A. Malignant gliomas (astrocytoma - grades III and IV, glioblastoma
multiforme), medulloblastoma, ependymoblastoma, or primary sarcoma; or
B. Astrocytoma (grades I and II), meningioma, pituitary tumors,
oligodendroglioma, ependymoma, clivus chordoma, and benign tumors. Evaluate
under 11.02, 11.03, 11.04 A, or B, or 12.02.
11.06 Parkinsonian
syndrome with the following signs: Significant rigidity, brady kinesia,
or tremor in two extremities, which, singly or in combination, result in
sustained disturbance of gross and dexterous movements, or gait and station.
11.07 Cerebral
palsy. With:
A. IQ of 70 or less; or
B. Abnormal behavior patterns, such as destructiveness or emotional
instability: or
C. Significant interference in communication due to speech, hearing, or visual
defect; or
D. Disorganization of motor function as described in 11.04B.
11.08 Spinal
cord or nerve root lesions, due to any cause with disorganization of
motor function as described in 11.04B.
11.09 Multiple
sclerosis. With:
A. Disorganization of motor function as described in 11.04B; or
B. Visual or mental impairment as described under the criteria in 2.02,
2.03,
2.04,
or 12.02; or
C. Significant, reproducible fatigue of motor function with substantial muscle
weakness on repetitive activity, demonstrated on physical examination,
resulting from neurological dysfunction in areas of the central nervous system
known to be pathologically involved by the multiple sclerosis process.
11.10 Amyotrophic
lateral sclerosis. With:
A. Significant bulbar signs; or
B. Disorganization of motor function as described in 11.04B.
11.11 Anterior
poliomyelitis. With:
A. Persistent difficulty with swallowing or breathing; or
B. Unintelligible speech; or
C. Disorganization of motor function as described in 11.04B.
11.12 Myasthenia
gravis. With:
A. Significant difficulty with speaking, swallowing, or breathing while on
prescribed therapy; or
B. Significant motor weakness of muscles of extremities on repetitive activity
against resistance while on prescribed therapy.
11.13 Muscular
dystrophy with disorganization of motor function as described in 11.04B.

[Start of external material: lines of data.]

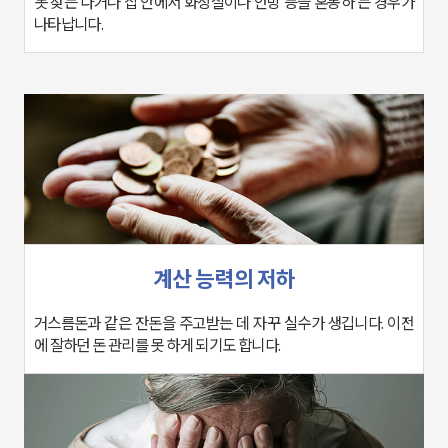
나타납니다.
계산 능력의 저하
에 잘하던 돈 관리를 못 하게 되기도 합니다.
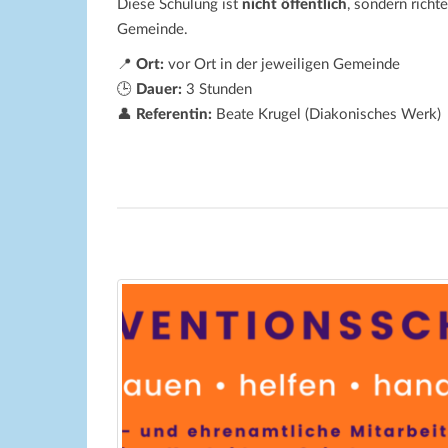
Diese Schulung ist
nicht öffentlich
, sondern richt
Gemeinde.
📍
Ort:
vor Ort in der jeweiligen Gemeinde
🕒
Dauer:
3 Stunden
👤
Referentin:
Beate Krugel (Diakonisches Werk)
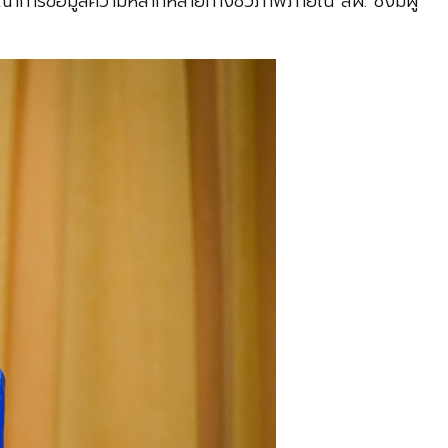
การข้อมูลความหลากหลายทางชีวภาพภายใน สผ. ซึ่งมีผู้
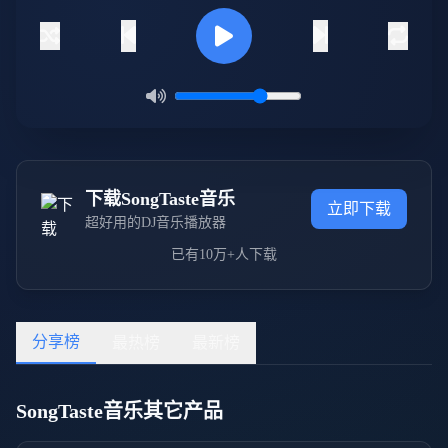
下载SongTaste音乐
立即下载
超好用的DJ音乐播放器
已有10万+人下载
分享榜
最热榜
最新榜
SongTaste音乐其它产品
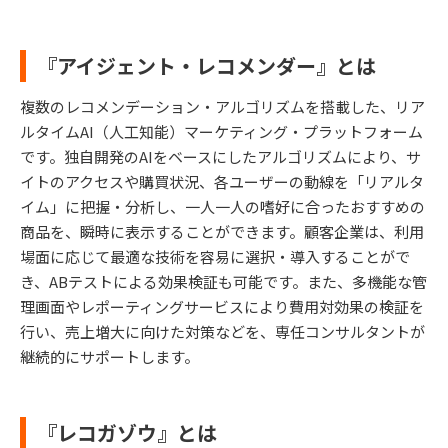
『アイジェント・レコメンダー』とは
複数のレコメンデーション・アルゴリズムを搭載した、リア
ルタイムAI（人工知能）マーケティング・プラットフォーム
です。独自開発のAIをベースにしたアルゴリズムにより、サ
イトのアクセスや購買状況、各ユーザーの動線を「リアルタ
イム」に把握・分析し、一人一人の嗜好に合ったおすすめの
商品を、瞬時に表示することができます。顧客企業は、利用
場面に応じて最適な技術を容易に選択・導入することがで
き、ABテストによる効果検証も可能です。また、多機能な管
理画面やレポーティングサービスにより費用対効果の検証を
行い、売上増大に向けた対策などを、専任コンサルタントが
継続的にサポートします。
『レコガゾウ』とは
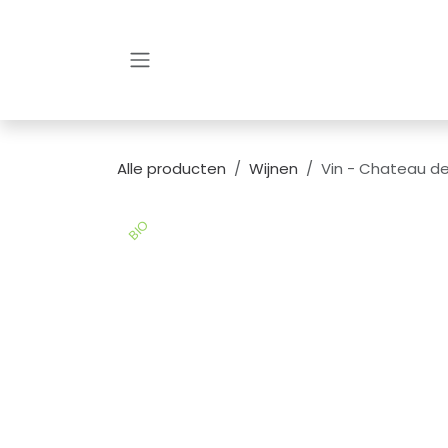
Overslaan naar inhoud
Alle producten
Wijnen
Vin - Chateau de
BIO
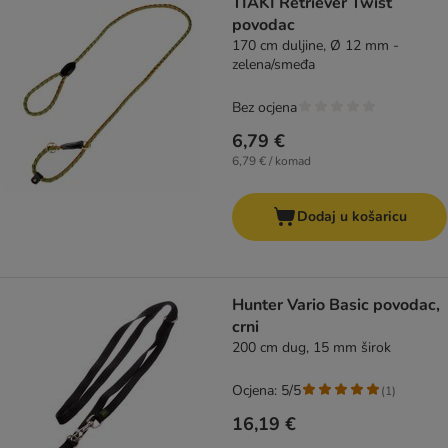
TIAKI Retriever Twist
povodac
170 cm duljine, Ø 12 mm -
zelena/smeđa
Bez ocjena
6,79 €
6,79 € / komad
Dodaj u košaricu
Hunter Vario Basic povodac,
crni
200 cm dug, 15 mm širok
Ocjena: 5/5
(
1
)
16,19 €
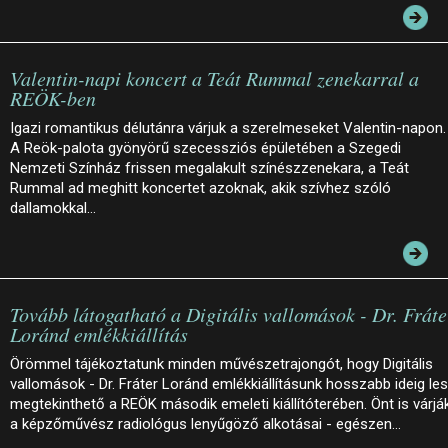
Valentin-napi koncert a Teát Rummal zenekarral a
REÖK-ben
Igazi romantikus délutánra várjuk a szerelmeseket Valentin-napon.
A Reök-palota gyönyörű szecessziós épületében a Szegedi
Nemzeti Színház frissen megalakult színészzenekara, a Teát
Rummal ad meghitt koncertet azoknak, akik szívhez szóló
dallamokkal…
Tovább látogatható a Digitális vallomások - Dr. Fráte
Loránd emlékkiállítás
Örömmel tájékoztatunk minden művészetrajongót, hogy Digitális
vallomások - Dr. Fráter Loránd emlékkiállításunk hosszabb ideig le
megtekinthető a REÖK második emeleti kiállítóterében. Önt is várjá
a képzőművész radiológus lenyűgöző alkotásai - egészen…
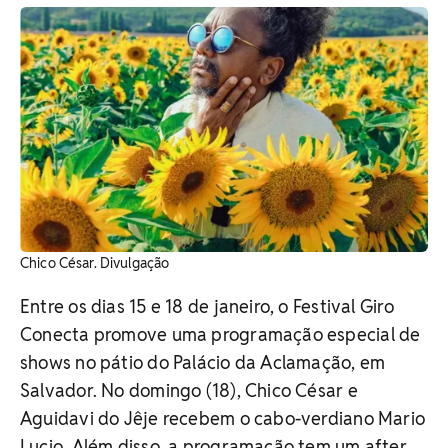
Chico César. Divulgação
Entre os dias 15 e 18 de janeiro, o Festival Giro
Conecta promove uma programação especial de
shows no pátio do Palácio da Aclamação, em
Salvador. No d
omingo (18), Chico César e
Aguidavi do Jêje recebem o cabo-verdiano Mario
Lucio. Além disso, a programação tem um after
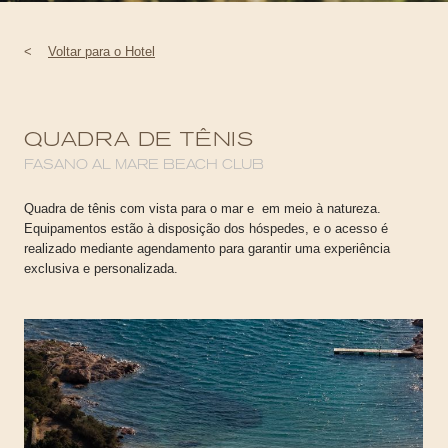
<
Voltar para o Hotel
QUADRA DE TÊNIS
FASANO AL MARE BEACH CLUB
Quadra de tênis com vista para o mar e em meio à natureza.
Equipamentos estão à disposição dos hóspedes, e o acesso é
realizado mediante agendamento para garantir uma experiência
exclusiva e personalizada.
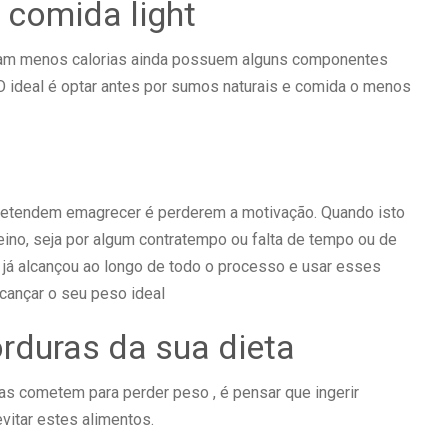
 comida light
ham menos calorias ainda possuem alguns componentes
 ideal é optar antes por sumos naturais e comida o menos
retendem emagrecer é perderem a motivação. Quando isto
eino, seja por algum contratempo ou falta de tempo ou de
 já alcançou ao longo de todo o processo e usar esses
lcançar o seu peso ideal
orduras da sua dieta
 cometem para perder peso , é pensar que ingerir
vitar estes alimentos.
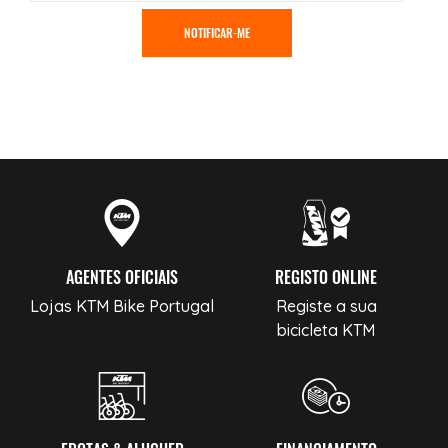
NOTIFICAR-ME
AGENTES OFICIAIS
REGISTO ONLINE
Lojas KTM Bike Portugal
Registe a sua
bicicleta KTM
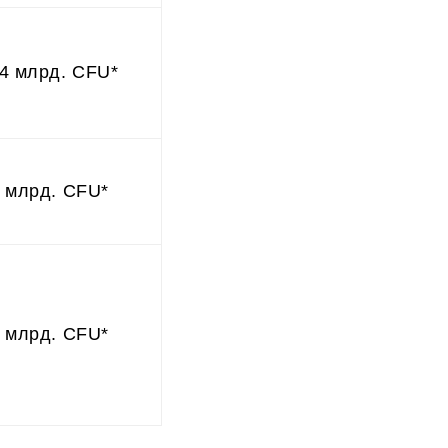
.4 млрд. CFU*
9 млрд. CFU*
1 млрд. CFU*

11.14 Peripheral neuropathies.
With disorganization of
motor function as described in 11.04B,
in spite of prescribed treatment.
11.15 Tabes
dorsalis.
With:
A. Tabetic crises occurring more frequently than once monthly; or
B. Unsteady, broad-based or ataxic gait causing significant restriction of
mobility substantiated by appropriate posterior column signs.
11.16 Subacute
combined cord degeneration (pernicious anemia) with disorganization of motor
function as decribed in 11.04B
or 11.15B, not significantly
improved by prescribed treatment.
11.17 Degenerative
disease not elsewhere such as Huntington's chorea, Friedreich's ataxia, and
spino-cerebellar degeneration. With:
A. Disorganization of motor function as described in 11.04B or 11.15B; or
B. Chronic brain syndrome. Evaluate under 12.02.
11.18 Cerebral
trauma:
Evaluate under the provisions of 11.02, 11.03, 11.04 and 12.02, as applicable.
11.19 Syringomyelia.
With:
A. Significant bulbar signs; or
B. Disorganization of motor function as described in 11.04B.